[[ Data supplied, beginning ]]

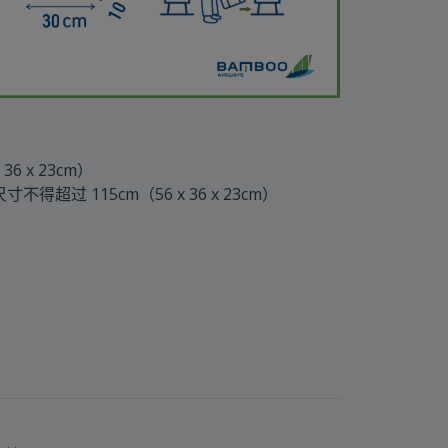
 x 23cm）
超过 115cm（56 x 36 x 23cm）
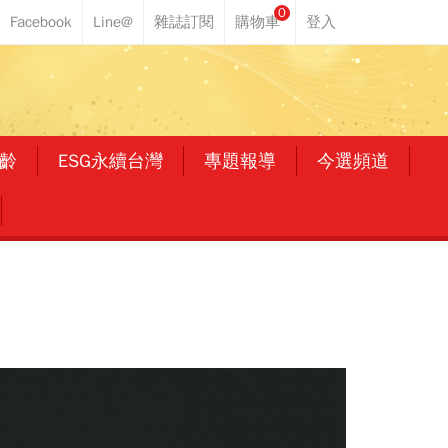
0
齡
ESG永續台灣
專題報導
今選頻道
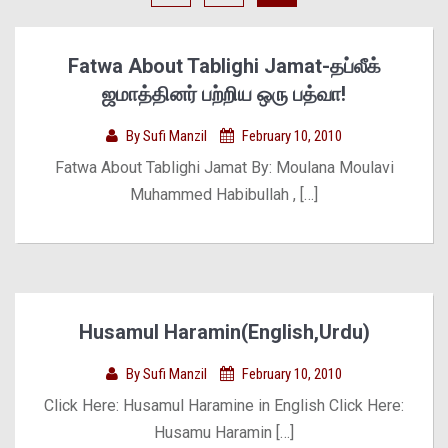
Fatwa About Tablighi Jamat-தப்லீக்
ஜமாத்தினர் பற்றிய ஒரு பத்வா!
By
Sufi Manzil
February 10, 2010
Fatwa About Tablighi Jamat By: Moulana Moulavi
Muhammed Habibullah , […]
Husamul Haramin(English,Urdu)
By
Sufi Manzil
February 10, 2010
Click Here: Husamul Haramine in English Click Here:
Husamu Haramin […]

[[ Data supplied, end ]]

Instructions for the task:
Can you quote exactly the lines from the one containing "Fatwa About Tablighi Jamat-தப்லீக்" through the last line of the records above, and nothing else?

Solution:
Fatwa About Tablighi Jamat-தப்லீக்
ஜமாத்தினர் பற்றிய ஒரு பத்வா!
By
Sufi Manzil
February 10, 2010
Fatwa About Tablighi Jamat By: Moulana Moulavi
Muhammed Habibullah , […]
Husamul Haramin(English,Urdu)
By
Sufi Manzil
February 10, 2010
Click Here: Husamul Haramine in English Click Here:
Husamu Haramin […]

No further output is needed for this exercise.